Alors que la Zambie lutte pour rembourser sa dette extérieure, de nombreux autres pays africains doivent surveiller de près et prendre note des leçons importantes à tirer de ce qui se déroule comme une autre des guerres de territoire entre Washington et Pékin sur l’influence en Afrique.
L’Occident a accusé la Chine de s’engager dans une soi-disant « diplomatie du piège de la dette » en Afrique. Ce récit suggère que les prêts de la Chine aux pays africains sont prédateurs et conçus pour les piéger dans la dette, donnant à Pékin le contrôle de leurs économies et de leurs ressources.
Utilisant ce récit pour contrer l’influence croissante de la Chine en Afrique, l’Occident a récemment a demandé aux pays africains d’être prudents lorsqu’ils traitent avec la Chine, dépeignant le géant asiatique comme un prêteur sans cœur qui ne veut pas négocier les prêts accordés aux Africains.
Cependant, de nombreux experts estiment que cette présentation occidentale des relations sino-africaines est exagéré et trompeur.
Ils soutiennent que les prêts de la Chine aux pays africains ne sont pas significativement différents de ceux de l’Occident et que les prêts chinois sont souvent assortis de moins de conditions.
L’utilisation du récit de la diplomatie du piège de la dette par l’Occident peut être considérée comme faisant partie d’une guerre d’influence pour le contrôle de l’Afrique.
« L’idée est de donner aux pays africains le sentiment d’être lésés par la Chine afin qu’ils reviennent à la Banque mondiale et au FMI (Fonds monétaire international) pour obtenir un soutien financier », a expliqué Donald Porusingazi, analyste politique basé à Harare.
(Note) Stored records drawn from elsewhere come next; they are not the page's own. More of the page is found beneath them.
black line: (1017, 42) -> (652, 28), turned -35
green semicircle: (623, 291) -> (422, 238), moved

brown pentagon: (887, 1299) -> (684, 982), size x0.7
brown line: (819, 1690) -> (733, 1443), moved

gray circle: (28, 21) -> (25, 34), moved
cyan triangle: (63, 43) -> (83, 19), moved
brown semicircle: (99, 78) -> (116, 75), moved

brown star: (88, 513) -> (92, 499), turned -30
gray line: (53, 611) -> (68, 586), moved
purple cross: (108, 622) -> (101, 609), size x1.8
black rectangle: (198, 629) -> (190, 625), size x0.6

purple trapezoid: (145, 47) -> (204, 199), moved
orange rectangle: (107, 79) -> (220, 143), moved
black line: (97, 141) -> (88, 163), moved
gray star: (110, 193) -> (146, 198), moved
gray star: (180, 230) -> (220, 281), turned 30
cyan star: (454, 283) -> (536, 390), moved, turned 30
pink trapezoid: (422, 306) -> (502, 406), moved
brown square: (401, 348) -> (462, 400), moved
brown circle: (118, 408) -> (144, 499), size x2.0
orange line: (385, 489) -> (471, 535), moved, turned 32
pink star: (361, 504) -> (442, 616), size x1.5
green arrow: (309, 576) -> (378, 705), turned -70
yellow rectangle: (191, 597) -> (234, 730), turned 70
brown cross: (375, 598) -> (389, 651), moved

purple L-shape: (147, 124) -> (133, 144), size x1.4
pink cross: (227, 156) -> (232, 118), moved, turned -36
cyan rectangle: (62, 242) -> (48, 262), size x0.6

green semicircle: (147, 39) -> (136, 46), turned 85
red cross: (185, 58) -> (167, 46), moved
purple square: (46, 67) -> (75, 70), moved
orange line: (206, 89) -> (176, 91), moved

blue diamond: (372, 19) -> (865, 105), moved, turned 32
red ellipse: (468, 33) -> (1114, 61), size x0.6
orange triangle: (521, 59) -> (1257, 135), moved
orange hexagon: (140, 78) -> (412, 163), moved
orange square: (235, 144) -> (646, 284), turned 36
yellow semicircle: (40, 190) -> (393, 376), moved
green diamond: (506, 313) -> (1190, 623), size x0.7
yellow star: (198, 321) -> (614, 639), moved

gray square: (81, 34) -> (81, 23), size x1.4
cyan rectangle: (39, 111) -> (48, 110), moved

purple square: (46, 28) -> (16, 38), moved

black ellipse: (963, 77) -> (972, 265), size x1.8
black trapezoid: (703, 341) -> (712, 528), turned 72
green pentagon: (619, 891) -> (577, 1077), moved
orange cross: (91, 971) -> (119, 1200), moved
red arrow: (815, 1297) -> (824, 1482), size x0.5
Il a ajouté que de nombreux pays africains accueillaient favorablement les investissements et les prêts chinois, car ils fournissent des infrastructures vitales et des fonds de développement qu’ils pourraient ne pas obtenir de sources occidentales.
Les gouvernements occidentaux craignent que l’influence croissante de la Chine en Afrique ne sape leurs propres intérêts et objectifs stratégiques sur le continent.
L’Occident semble se réjouir du défaut de paiement de la Zambie sur sa dette, dont la majeure partie est due à la Chine.
Au cours des deux dernières décennies, ce pays d’Afrique australe a emprunté plus de 10 milliards de dollars à des banques publiques chinoises pour construire des barrages, des chemins de fer et des routes.
Alors que les prêts ont stimulé son économie, les paiements d’intérêts étrangers ont explosé, grugeant la plupart des revenus du gouvernement de Lusaka et laissant peu pour d’autres besoins nationaux urgents tels que les soins de santé.
Alors qu’elle est décrite comme un prêteur impitoyable, la Chine a annoncé en 2021 qu’elle exemptait les pays africains les moins avancés de la dette contractée sous la forme de prêts sans intérêt du gouvernement chinois. Cela lui a permis d’annuler 23 prêts pour 17 pays africains.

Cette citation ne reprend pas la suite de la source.